Submitted by Ben Bache on

The Forking Path to Where We Are

Jorge Luis Borges' short story "The Garden of Forking Paths" centers around a novel in which, unlike traditional fiction where a character's decision at one point in time forecloses other choices, instead all possible outcomes of an event occur simultaneously.

Corporate strategist Eric Garland's recent epic twitter thread on the intertwining geopolitical and national events that have led us to the current political crisis has something of a Borgesian quality.
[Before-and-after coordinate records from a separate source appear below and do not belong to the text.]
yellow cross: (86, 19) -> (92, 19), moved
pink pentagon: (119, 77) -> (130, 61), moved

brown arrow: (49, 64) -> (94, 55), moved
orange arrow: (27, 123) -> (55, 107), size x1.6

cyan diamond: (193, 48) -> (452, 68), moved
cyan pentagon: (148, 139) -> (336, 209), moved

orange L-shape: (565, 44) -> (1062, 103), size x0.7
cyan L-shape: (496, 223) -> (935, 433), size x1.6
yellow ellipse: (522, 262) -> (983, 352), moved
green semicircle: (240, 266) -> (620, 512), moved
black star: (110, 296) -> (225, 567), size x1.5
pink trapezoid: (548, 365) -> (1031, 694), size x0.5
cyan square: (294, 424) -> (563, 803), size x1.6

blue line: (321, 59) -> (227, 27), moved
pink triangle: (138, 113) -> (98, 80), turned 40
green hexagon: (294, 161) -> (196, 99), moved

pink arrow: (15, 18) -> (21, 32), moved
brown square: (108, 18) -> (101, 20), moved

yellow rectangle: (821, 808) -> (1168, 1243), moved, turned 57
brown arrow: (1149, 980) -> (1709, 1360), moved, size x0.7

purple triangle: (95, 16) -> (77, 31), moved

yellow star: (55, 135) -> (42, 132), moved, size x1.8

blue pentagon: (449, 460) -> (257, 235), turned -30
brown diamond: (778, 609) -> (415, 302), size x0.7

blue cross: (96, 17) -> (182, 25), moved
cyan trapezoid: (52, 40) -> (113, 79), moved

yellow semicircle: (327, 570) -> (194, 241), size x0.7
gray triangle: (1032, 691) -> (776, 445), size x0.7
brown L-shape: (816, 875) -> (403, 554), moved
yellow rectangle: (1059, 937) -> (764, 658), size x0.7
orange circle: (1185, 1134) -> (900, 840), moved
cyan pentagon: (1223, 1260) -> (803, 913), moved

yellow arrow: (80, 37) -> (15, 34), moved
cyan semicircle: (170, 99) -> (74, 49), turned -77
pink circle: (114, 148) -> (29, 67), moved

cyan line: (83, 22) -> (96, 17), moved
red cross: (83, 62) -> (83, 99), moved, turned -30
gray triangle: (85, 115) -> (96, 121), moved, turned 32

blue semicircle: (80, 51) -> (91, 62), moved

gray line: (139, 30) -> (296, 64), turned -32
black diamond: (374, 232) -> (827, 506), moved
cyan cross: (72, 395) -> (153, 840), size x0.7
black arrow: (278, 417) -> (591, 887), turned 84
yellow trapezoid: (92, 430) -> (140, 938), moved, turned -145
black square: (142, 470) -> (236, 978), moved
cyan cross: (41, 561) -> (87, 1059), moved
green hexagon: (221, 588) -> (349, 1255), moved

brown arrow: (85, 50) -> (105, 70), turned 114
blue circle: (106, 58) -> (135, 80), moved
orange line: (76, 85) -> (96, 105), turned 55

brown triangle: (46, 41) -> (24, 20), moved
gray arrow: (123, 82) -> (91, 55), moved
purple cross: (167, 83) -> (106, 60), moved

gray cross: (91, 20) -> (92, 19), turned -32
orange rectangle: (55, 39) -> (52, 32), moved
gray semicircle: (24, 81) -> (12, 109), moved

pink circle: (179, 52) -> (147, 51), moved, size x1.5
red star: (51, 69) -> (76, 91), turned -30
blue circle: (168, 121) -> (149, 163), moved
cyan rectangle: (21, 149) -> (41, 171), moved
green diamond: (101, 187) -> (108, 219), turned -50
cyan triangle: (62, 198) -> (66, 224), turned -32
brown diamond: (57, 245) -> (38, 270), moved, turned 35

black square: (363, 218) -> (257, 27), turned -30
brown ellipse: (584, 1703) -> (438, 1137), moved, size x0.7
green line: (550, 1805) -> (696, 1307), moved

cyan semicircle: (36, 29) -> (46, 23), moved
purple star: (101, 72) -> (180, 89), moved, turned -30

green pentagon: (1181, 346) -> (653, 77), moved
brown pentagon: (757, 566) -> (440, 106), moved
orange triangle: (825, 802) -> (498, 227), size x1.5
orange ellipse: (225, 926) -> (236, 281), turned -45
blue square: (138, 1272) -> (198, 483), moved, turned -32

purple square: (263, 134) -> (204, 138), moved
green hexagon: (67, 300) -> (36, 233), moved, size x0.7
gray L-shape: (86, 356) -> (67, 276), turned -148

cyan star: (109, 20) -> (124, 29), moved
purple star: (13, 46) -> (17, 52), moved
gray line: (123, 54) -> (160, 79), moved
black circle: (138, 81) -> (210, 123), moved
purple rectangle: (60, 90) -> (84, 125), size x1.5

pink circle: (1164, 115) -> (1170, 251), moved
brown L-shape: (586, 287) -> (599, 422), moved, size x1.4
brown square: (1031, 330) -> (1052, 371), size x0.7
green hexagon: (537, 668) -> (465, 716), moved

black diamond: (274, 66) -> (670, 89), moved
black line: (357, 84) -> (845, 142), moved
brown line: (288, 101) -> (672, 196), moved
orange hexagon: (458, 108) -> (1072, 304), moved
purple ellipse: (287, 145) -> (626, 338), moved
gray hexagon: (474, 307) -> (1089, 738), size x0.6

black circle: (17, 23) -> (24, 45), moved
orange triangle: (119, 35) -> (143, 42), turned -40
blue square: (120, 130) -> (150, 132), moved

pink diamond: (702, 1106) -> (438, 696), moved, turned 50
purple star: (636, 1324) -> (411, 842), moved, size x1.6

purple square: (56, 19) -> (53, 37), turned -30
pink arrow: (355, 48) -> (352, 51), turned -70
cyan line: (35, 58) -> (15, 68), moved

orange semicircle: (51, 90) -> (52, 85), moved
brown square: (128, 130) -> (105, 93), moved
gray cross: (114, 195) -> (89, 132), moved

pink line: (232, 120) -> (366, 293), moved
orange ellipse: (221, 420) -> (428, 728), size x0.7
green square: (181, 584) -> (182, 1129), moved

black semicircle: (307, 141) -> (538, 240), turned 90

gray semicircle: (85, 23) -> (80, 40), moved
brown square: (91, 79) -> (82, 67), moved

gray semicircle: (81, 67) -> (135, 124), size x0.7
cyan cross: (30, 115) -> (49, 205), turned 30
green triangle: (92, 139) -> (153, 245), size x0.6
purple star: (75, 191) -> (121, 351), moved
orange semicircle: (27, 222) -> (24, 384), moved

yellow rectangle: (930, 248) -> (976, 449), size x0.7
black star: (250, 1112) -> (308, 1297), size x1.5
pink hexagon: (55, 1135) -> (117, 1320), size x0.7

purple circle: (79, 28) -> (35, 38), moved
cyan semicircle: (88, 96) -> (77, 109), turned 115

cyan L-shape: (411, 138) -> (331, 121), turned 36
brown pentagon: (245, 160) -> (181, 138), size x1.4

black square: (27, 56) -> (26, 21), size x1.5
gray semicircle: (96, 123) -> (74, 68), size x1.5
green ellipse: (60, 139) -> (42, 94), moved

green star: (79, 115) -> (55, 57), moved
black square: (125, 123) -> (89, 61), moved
Garland’s long narrative had the effect of a Rorschach test when it was posted on December 11. A representative positive reaction came from Washington Post investigative reporter David Farenthold, who has reported extensively on Trump foundation misdeeds. Farenthold tweeted "Damn, man, this is great writing, using a form that does not lend itself to greatness." Newsweek’s Kurt Eichenwald, who has chronicled Trump’s history of business failures, lies, and possible cognitive disorder called Garland’s thread a "MUST read." On the other end of the spectrum, London writer and self-described "PhD candidate in applied mathematics and theoretical physics at Cambridge," writing in Slate called it, with apparently no ironic intent, the "worst piece of political writing in human history."  Garland’s tweetstorm even roused the ire of Gizmodo editor Alana Hope Levinson, although not for its content, but for its format, which she seemed to argue suited a blog better than Twitter. Tellingly, Levinson designated Garland’s content, which was arguably something like "the geopolitical origins of the Trump phenomenon" as "not important." (We should perhaps note that Levinson has fewer than 10% the Twitter followers Garland has.)

One thread through Garland's labyrinth is Russia's long term interest in "subversion of Western institutions, principally NATO...." Objectives include creating conflict in intelligence agency cooperation among the US, UK, and European Community, driving wedges between NATO members, and generally creating chaos.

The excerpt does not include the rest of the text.